- Also known as: "Bearcat"
- Born: John Overton Williams April 13, 1905 Memphis, Tennessee, U.S.
- Died: November 24, 1996 (aged 91) Columbus, Ohio, U.S.
- Genres: Jazz
- Occupations: Musician, record producer
- Instrument: Saxophone

= John Overton Williams =

American jazz musician (1905-1996)

John Overton "Bearcat" Williams (April 13, 1905 – November 24, 1996) was an American jazz reedist.

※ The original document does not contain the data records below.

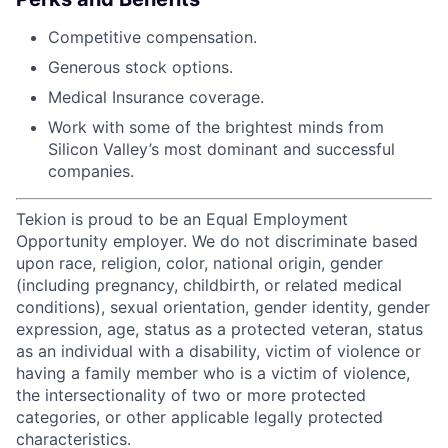
Competitive compensation.
Generous stock options.
Medical Insurance coverage.
Work with some of the brightest minds from
Silicon Valley’s most dominant and successful
companies.
Tekion is proud to be an Equal Employment
Opportunity employer. We do not discriminate based
upon race, religion, color, national origin, gender
(including pregnancy, childbirth, or related medical
conditions), sexual orientation, gender identity, gender
expression, age, status as a protected veteran, status
as an individual with a disability, victim of violence or
having a family member who is a victim of violence,
the intersectionality of two or more protected
categories, or other applicable legally protected
characteristics.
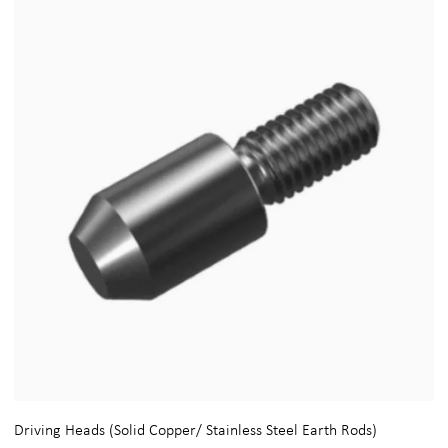
Driving Heads (Solid Copper/ Stainless Steel Earth Rods)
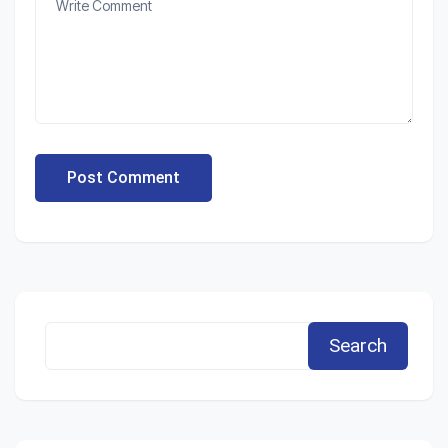
Post Comment
Search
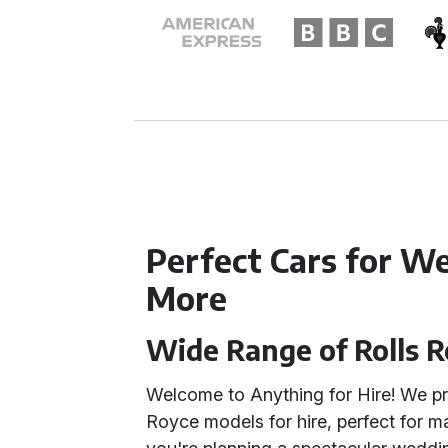
Perfect Cars for W
More
Wide Range of Rolls 
Welcome to Anything for Hire! We pro
Royce models for hire, perfect for 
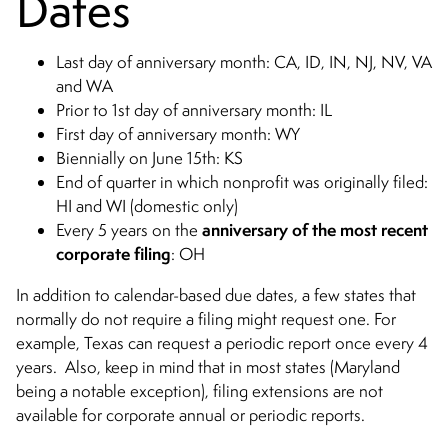
Dates
Last day of anniversary month: CA, ID, IN, NJ, NV, VA
and WA
Prior to 1st day of anniversary month: IL
First day of anniversary month: WY
Biennially on June 15th: KS
End of quarter in which nonprofit was originally filed:
HI and WI (domestic only)
anniversary of the most recent
Every 5 years on the
corporate filing
: OH
In addition to calendar-based due dates, a few states that
normally do not require a filing might request one. For
example, Texas can request a periodic report once every 4
years. Also, keep in mind that in most states (Maryland
being a notable exception), filing extensions are not
available for corporate annual or periodic reports.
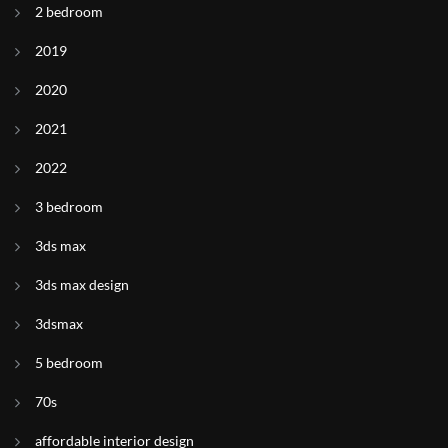
2 bedroom
2019
2020
2021
2022
3 bedroom
3ds max
3ds max design
3dsmax
5 bedroom
70s
affordable interior design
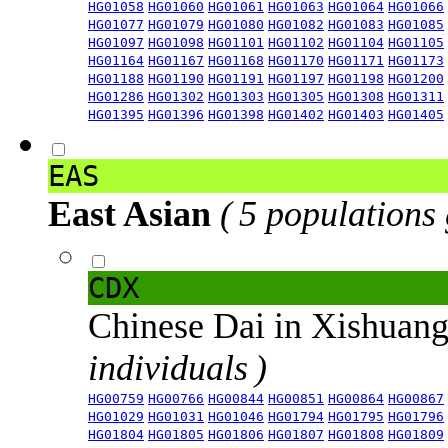
HG01058
HG01060
HG01061
HG01063
HG01064
HG01066
HG01077
HG01079
HG01080
HG01082
HG01083
HG01085
HG01097
HG01098
HG01101
HG01102
HG01104
HG01105
HG01164
HG01167
HG01168
HG01170
HG01171
HG01173
HG01188
HG01190
HG01191
HG01197
HG01198
HG01200
HG01286
HG01302
HG01303
HG01305
HG01308
HG01311
HG01395
HG01396
HG01398
HG01402
HG01403
HG01405
EAS
East Asian
( 5 populations
CDX
Chinese Dai in Xishuan
individuals )
HG00759
HG00766
HG00844
HG00851
HG00864
HG00867
HG01029
HG01031
HG01046
HG01794
HG01795
HG01796
HG01804
HG01805
HG01806
HG01807
HG01808
HG01809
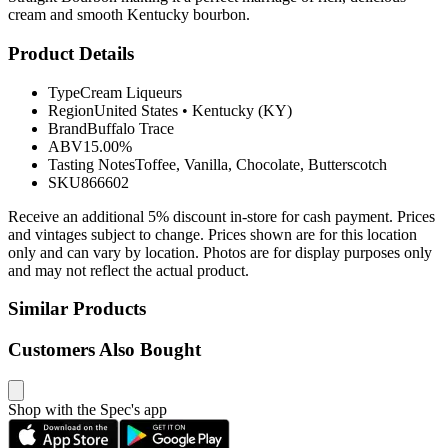
cream and smooth Kentucky bourbon.
Product Details
Type
Cream Liqueurs
Region
United States
•
Kentucky (KY)
Brand
Buffalo Trace
ABV
15.00%
Tasting Notes
Toffee, Vanilla, Chocolate, Butterscotch
SKU
866602
Receive an additional 5% discount in-store for cash payment. Prices
and vintages subject to change. Prices shown are for this location
only and can vary by location. Photos are for display purposes only
and may not reflect the actual product.
Similar Products
Customers Also Bought
Shop with the Spec's app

Williams was born in Memphis, Tennessee, but moved to Kansas City in his youth and learned to play saxophone there as a teenager, playing in a local dance band and touring with the vaudeville revue, Hits 'n Bits, in the first half of the 1920s. While with this show he met pianist Mary Elfrieda Scruggs, who became both a personal and professional companion; the pair married in 1926 and Mary Lou played piano in Williams' Synco Jazzers band on their 1927 tour and recording session. He then played with Terrence Holder's band, which Andy Kirk took over soon after; Williams played with Kirk for nearly a decade alongside his wife.

In 1939 he left Kirk's group, and divorced Williams the following year. He went into the restaurant industry in the 1940s, but still played on the side with Cootie Williams and for several years with Earl Hines on baritone sax. His last performances were in the late 1940s, after which he worked in hospitality and in a factory. He died in Columbus, Ohio, aged 91.